Start of EXTRACTED INFORMATION

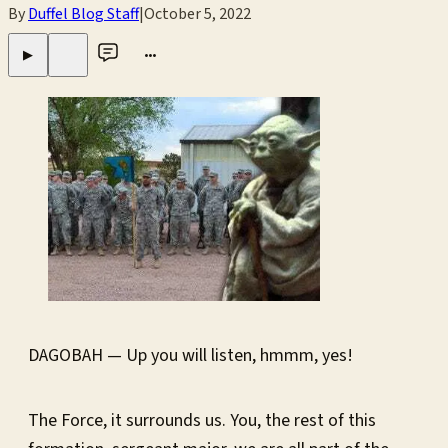
By
Duffel Blog Staff
|
October 5, 2022
•••
▶
DAGOBAH — Up you will listen, hmmm, yes!
The Force, it surrounds us. You, the rest of this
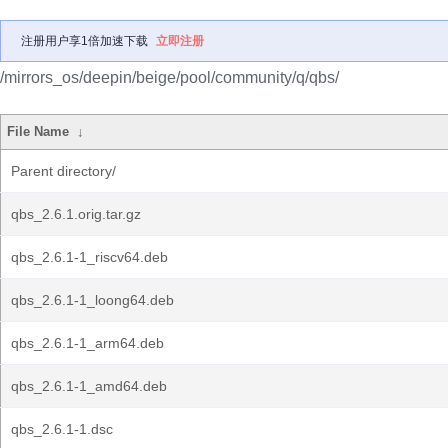
注册用户享1倍加速下载
立即注册
/mirrors_os/deepin/beige/pool/community/q/qbs/
File Name
↓
Parent directory/
qbs_2.6.1.orig.tar.gz
qbs_2.6.1-1_riscv64.deb
qbs_2.6.1-1_loong64.deb
qbs_2.6.1-1_arm64.deb
qbs_2.6.1-1_amd64.deb
qbs_2.6.1-1.dsc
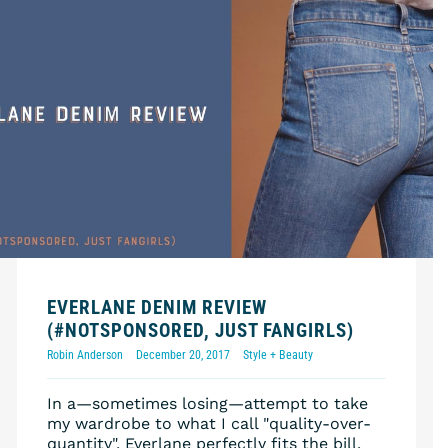
EVERLANE DENIM REVIEW
(#NOTSPONSORED, JUST FANGIRLS)
Robin Anderson
December 20, 2017
Style + Beauty
In a—sometimes losing—attempt to take
my wardrobe to what I call "quality-over-
quantity", Everlane perfectly fits the bill.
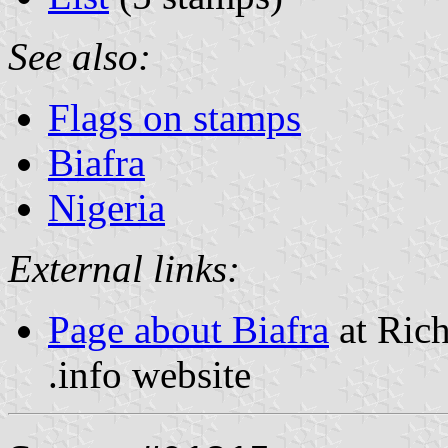
See also:
Flags on stamps
Biafra
Nigeria
External links:
Page about Biafra
at Rich
.info website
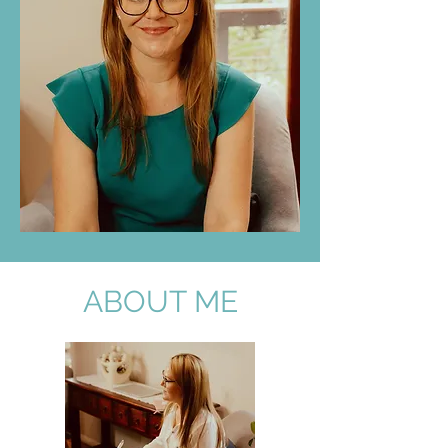
ABOUT ME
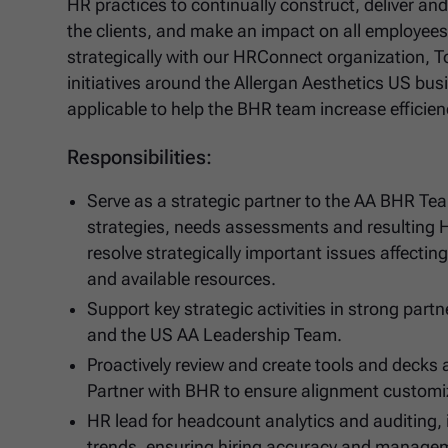
HR practices to continually construct, deliver a
the clients, and make an impact on all employees 
strategically with our HRConnect organization, 
initiatives around the Allergan Aesthetics US busi
applicable to help the BHR team increase efficienci
Responsibilities:
Serve as a strategic partner to the AA BHR T
strategies, needs assessments and resulting 
resolve strategically important issues affecti
and available resources.
Support key strategic activities in strong part
and the US AA Leadership Team.
Proactively review and create tools and decks
Partner with BHR to ensure alignment customiza
HR lead for headcount analytics and auditing,
trends, ensuring hiring accuracy and managem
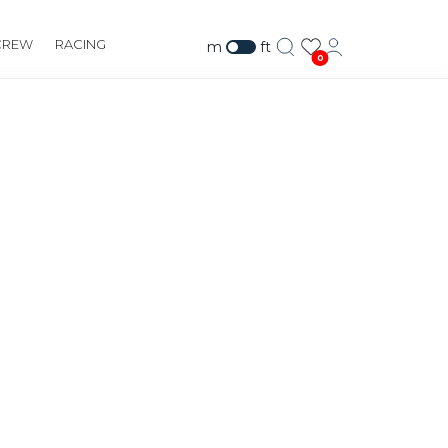
CREW
RACING
m
ft
0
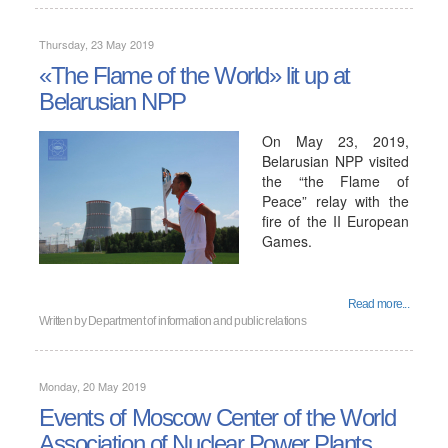
Thursday, 23 May 2019
«The Flame of the World» lit up at
Belarusian NPP
On May 23, 2019,
Belarusian NPP visited
the “the Flame of
Peace” relay with the
fire of the II European
Games.
Read more...
Written by
Department of information and public relations
Monday, 20 May 2019
Events of Moscow Center of the World
Association of Nuclear Power Plants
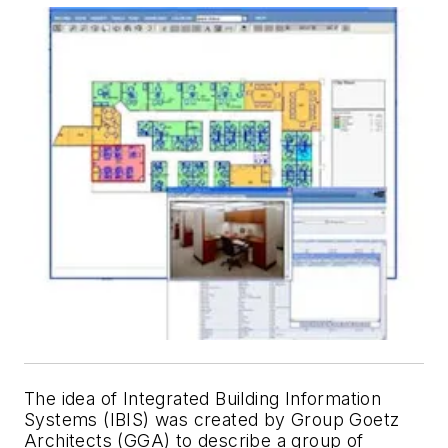
The idea of Integrated Building Information
Systems (IBIS) was created by Group Goetz
Architects (GGA) to describe a group of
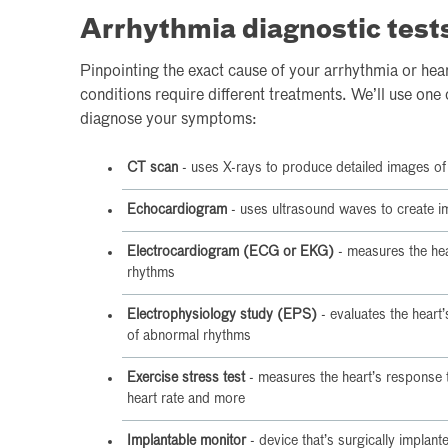
Arrhythmia diagnostic test
Pinpointing the exact cause of your arrhythmia or heart
conditions require different treatments. We’ll use one 
diagnose your symptoms:
CT scan
- uses X-rays to produce detailed images of 
Echocardiogram
- uses ultrasound waves to create im
Electrocardiogram (ECG or EKG)
- measures the hear
rhythms
Electrophysiology study (EPS)
- evaluates the heart’s
of abnormal rhythms
Exercise stress test
- measures the heart’s response t
heart rate and more
Implantable monitor
- device that’s surgically implant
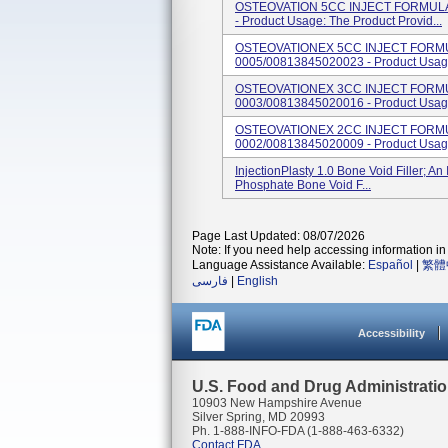
OSTEOVATION 5CC INJECT FORMULA.
- Product Usage: The Product Provid...
OSTEOVATIONEX 5CC INJECT FORMUL
0005/00813845020023 - Product Usage:
OSTEOVATIONEX 3CC INJECT FORMUL
0003/00813845020016 - Product Usage:
OSTEOVATIONEX 2CC INJECT FORMUL
0002/00813845020009 - Product Usage:
InjectionPlasty 1.0 Bone Void Filler; A
Phosphate Bone Void F...
Page Last Updated: 08/07/2026
Note: If you need help accessing information in 
Language Assistance Available:
Español
|
繁體
فارسی
|
English
Accessibility
U.S. Food and Drug Administrati
10903 New Hampshire Avenue
Silver Spring, MD 20993
Ph. 1-888-INFO-FDA (1-888-463-6332)
Contact FDA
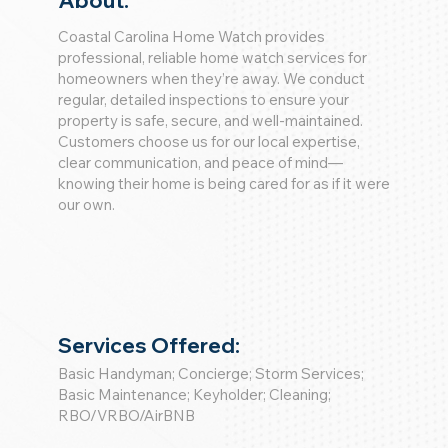
About:
Coastal Carolina Home Watch provides
professional, reliable home watch services for
homeowners when they’re away. We conduct
regular, detailed inspections to ensure your
property is safe, secure, and well-maintained.
Customers choose us for our local expertise,
clear communication, and peace of mind—
knowing their home is being cared for as if it were
our own.
Services Offered:
Basic Handyman; Concierge; Storm Services;
Basic Maintenance; Keyholder; Cleaning;
RBO/VRBO/AirBNB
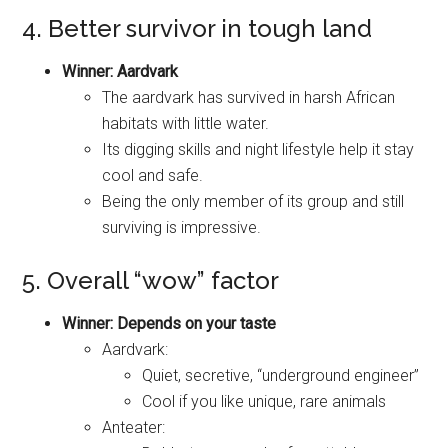
4. Better survivor in tough land
Winner: Aardvark
The aardvark has survived in harsh African
habitats with little water.
Its digging skills and night lifestyle help it stay
cool and safe.
Being the only member of its group and still
surviving is impressive.
5. Overall “wow” factor
Winner: Depends on your taste
Aardvark:
Quiet, secretive, “underground engineer”
Cool if you like unique, rare animals
Anteater:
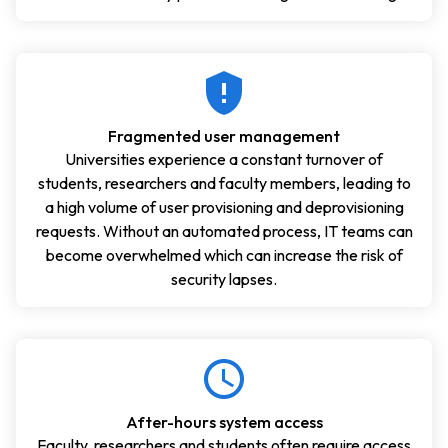
Fragmented user management
Universities experience a constant turnover of
students, researchers and faculty members, leading to
a high volume of user provisioning and deprovisioning
requests. Without an automated process, IT teams can
become overwhelmed which can increase the risk of
security lapses.
After-hours system access
Faculty, researchers and students often require access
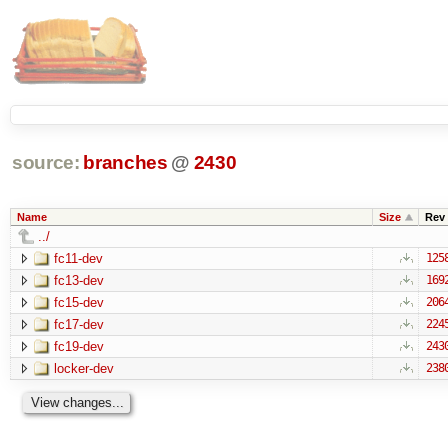
source:
branches
@
2430
Name
Size
Rev
../
fc11-dev
125
fc13-dev
169
fc15-dev
206
fc17-dev
224
fc19-dev
243
locker-dev
238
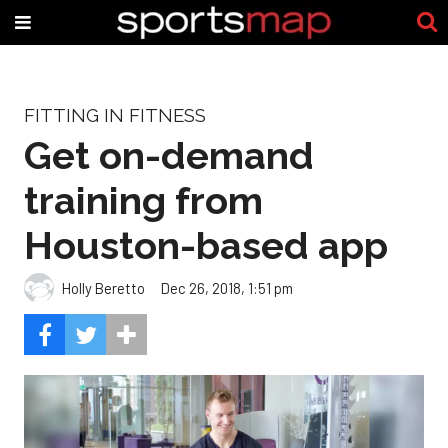
FITTING IN FITNESS
Get on-demand
training from
Houston-based app
Holly Beretto
Dec 26, 2018, 1:51 pm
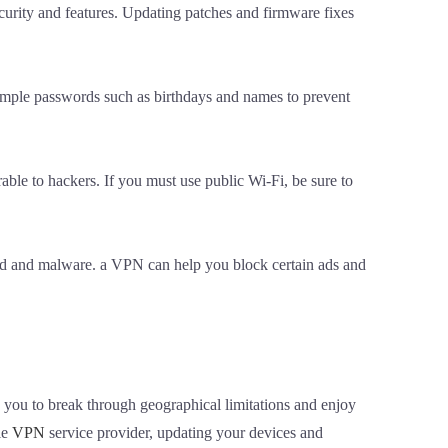
curity and features. Updating patches and firmware fixes
simple passwords such as birthdays and names to prevent
able to hackers. If you must use public Wi-Fi, be sure to
raud and malware. a VPN can help you block certain ads and
s you to break through geographical limitations and enjoy
le
VPN
service provider, updating your devices and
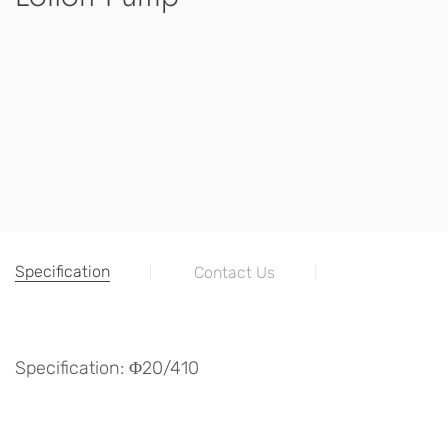
Specification
Contact Us
Specification: Φ20/410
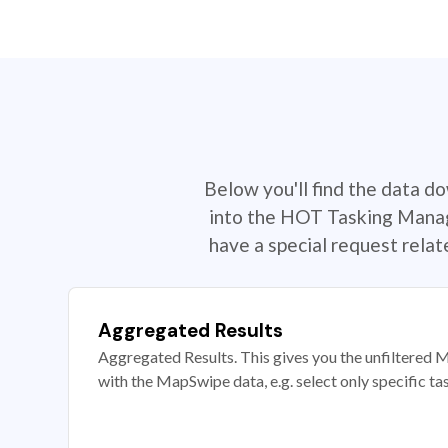
Below you'll find the data d
into the HOT Tasking Manage
have a special request rela
Aggregated Results
Aggregated Results. This gives you the unfiltered M
with the MapSwipe data, e.g. select only specific ta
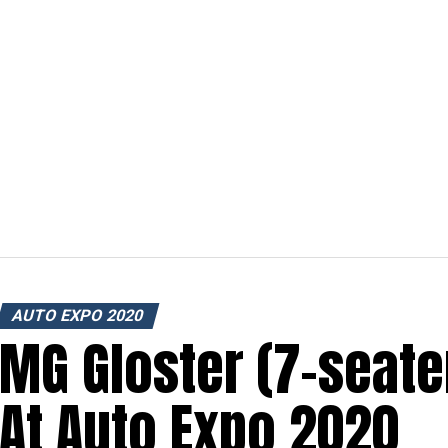
AUTO EXPO 2020
MG Gloster (7-seate
At Auto Expo 2020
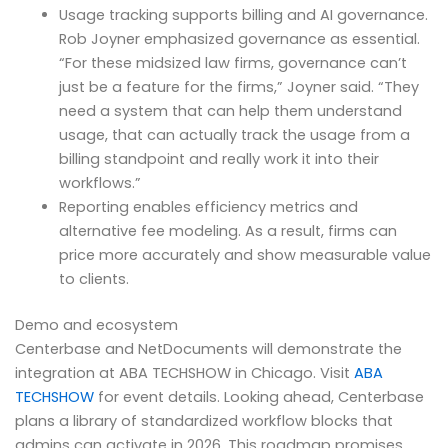
Usage tracking supports billing and AI governance.
Rob Joyner emphasized governance as essential.
“For these midsized law firms, governance can’t
just be a feature for the firms,” Joyner said. “They
need a system that can help them understand
usage, that can actually track the usage from a
billing standpoint and really work it into their
workflows.”
Reporting enables efficiency metrics and
alternative fee modeling. As a result, firms can
price more accurately and show measurable value
to clients.
Demo and ecosystem
Centerbase and NetDocuments will demonstrate the
integration at ABA TECHSHOW in Chicago. Visit
ABA
TECHSHOW
for event details. Looking ahead, Centerbase
plans a library of standardized workflow blocks that
admins can activate in 2026. This roadmap promises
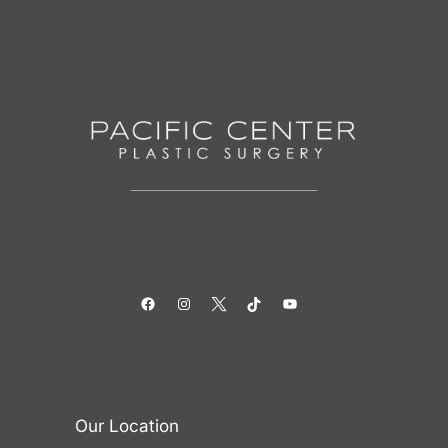
Facebook
Instagram
Twitter
TikTok
YouTube
Our Location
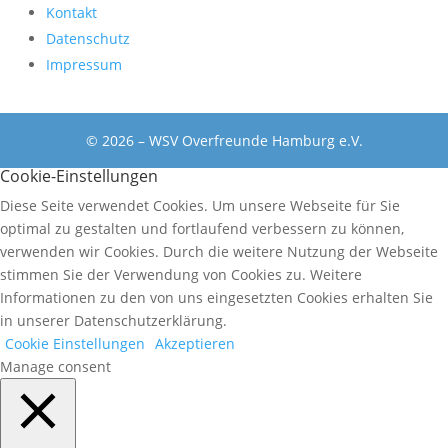
Kontakt
Datenschutz
Impressum
© 2026 – WSV Overfreunde Hamburg e.V.
Cookie-Einstellungen
Diese Seite verwendet Cookies. Um unsere Webseite für Sie
optimal zu gestalten und fortlaufend verbessern zu können,
verwenden wir Cookies. Durch die weitere Nutzung der Webseite
stimmen Sie der Verwendung von Cookies zu. Weitere
Informationen zu den von uns eingesetzten Cookies erhalten Sie
in unserer Datenschutzerklärung.
Cookie Einstellungen
Akzeptieren
Manage consent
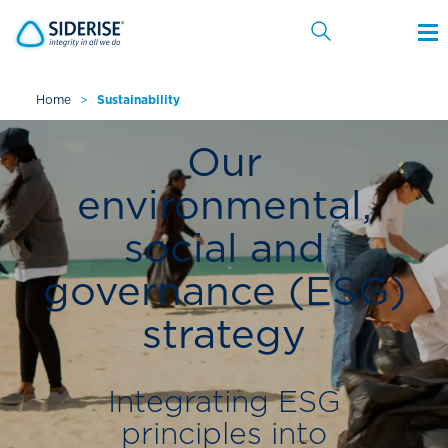
Home
>
Sustainability
Cancel
Our
environmental,
social and
governance (ESG)
strategy
Integrating ESG
principles into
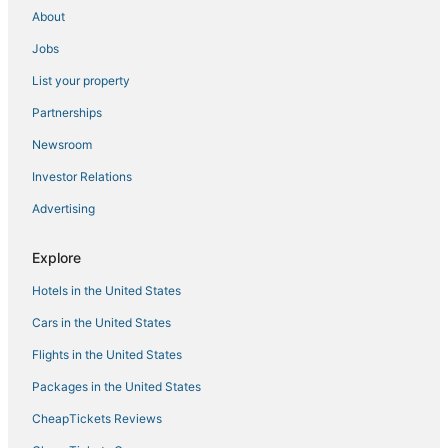
Sloan Hotels
About
Hotels near Cox Pavilion
Jobs
Bard Hotels
List your property
Hotels with Balconies in Paradise
Partnerships
Caesars Entertainment Hotels in Enterprise
Newsroom
Hotels with Shopping in Enterprise
Investor Relations
Hotels near High Roller
Advertising
Hotels near Madame Tussauds Las Vegas
Hotels near Allegiant Stadium
Explore
Las Vegas Strip Hotels
Hotels in the United States
3 Star Hotels in Enterprise
Cars in the United States
Hotels near Michelob Ultra Arena
Flights in the United States
4 Star Hotels in Las Vegas
Packages in the United States
Hotels near Mandalay Bay Casino
CheapTickets Reviews
Resorts in Las Vegas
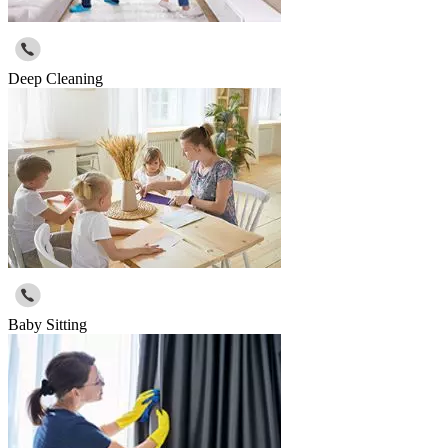
Deep Cleaning
Baby Sitting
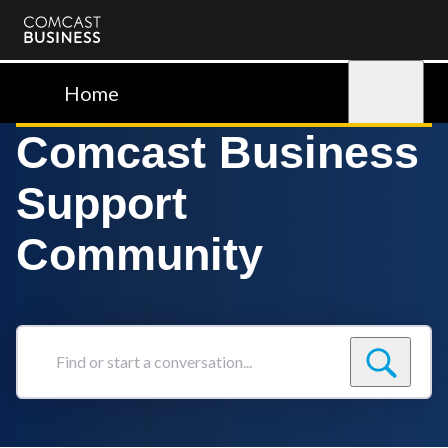
Comcast
Business
Home
Sign in
Comcast Business
Support
Community
Find
or
start
a
conversation...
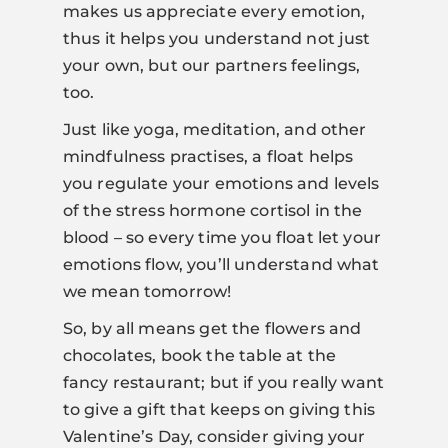
makes us appreciate every emotion,
thus it helps you understand not just
your own, but our partners feelings,
too.
Just like yoga, meditation, and other
mindfulness practises, a float helps
you regulate your emotions and levels
of the stress hormone cortisol in the
blood – so every time you float let your
emotions flow, you’ll understand what
we mean tomorrow!
So, by all means get the flowers and
chocolates, book the table at the
fancy restaurant; but if you really want
to give a gift that keeps on giving this
Valentine’s Day, consider giving your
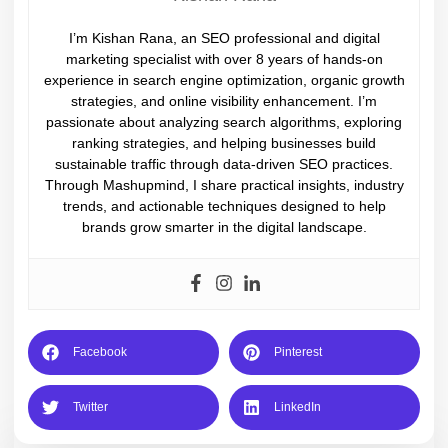
I’m Kishan Rana, an SEO professional and digital
marketing specialist with over 8 years of hands-on
experience in search engine optimization, organic growth
strategies, and online visibility enhancement. I’m
passionate about analyzing search algorithms, exploring
ranking strategies, and helping businesses build
sustainable traffic through data-driven SEO practices.
Through Mashupmind, I share practical insights, industry
trends, and actionable techniques designed to help
brands grow smarter in the digital landscape.
Facebook
Pinterest
Twitter
LinkedIn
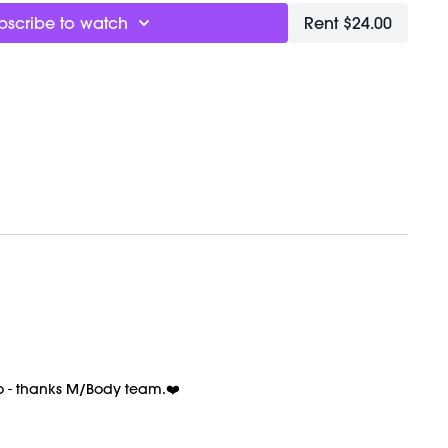
ternal heat, built through twisting sequences that
bscribe to watch
Rent $24.00
lation, as your body learns to move between
g states without losing rhythm
y, the kind that comes from actually being present
hour
breath support through the harder moments instead
ond it gets uncomfortable. And when things slow
 to rush back into intensity. Match your breath to the
he other way around. That’s where the connection
t
out
 + Meditation
s Chat
too - thanks M/Body team.❤️
:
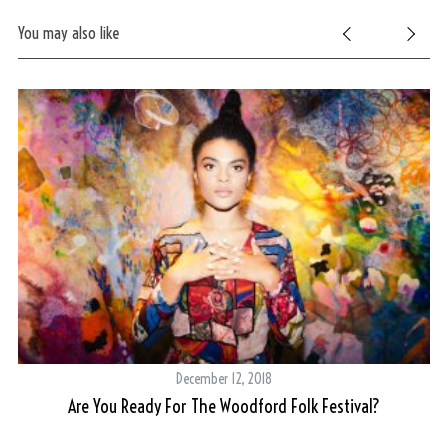
You may also like
S
e
December 12, 2018
a
r
Are You Ready For The Woodford Folk Festival?
c
h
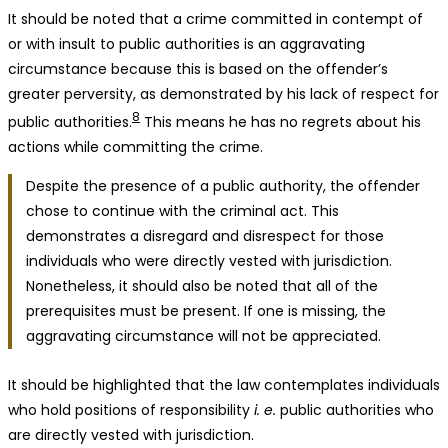
It should be noted that a crime committed in contempt of
or with insult to public authorities is an aggravating
circumstance because this is based on the offender’s
greater perversity, as demonstrated by his lack of respect for
8
public authorities.
This means he has no regrets about his
actions while committing the crime.
Despite the presence of a public authority, the offender
chose to continue with the criminal act. This
demonstrates a disregard and disrespect for those
individuals who were directly vested with jurisdiction.
Nonetheless, it should also be noted that all of the
prerequisites must be present. If one is missing, the
aggravating circumstance will not be appreciated.
It should be highlighted that the law contemplates individuals
who hold positions of responsibility
i. e.
public authorities who
are directly vested with jurisdiction.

End of EXTRACTED INFORMATION

**WORK ORDER:** Where does the word "OSTEOVATIONEX" appear in the records? Copy every line that holds it.

**SOLUTION TO THIS PROBLEM:**
OSTEOVATIONEX 5CC INJECT FORMUL
OSTEOVATIONEX 3CC INJECT FORMUL
OSTEOVATIONEX 2CC INJECT FORMUL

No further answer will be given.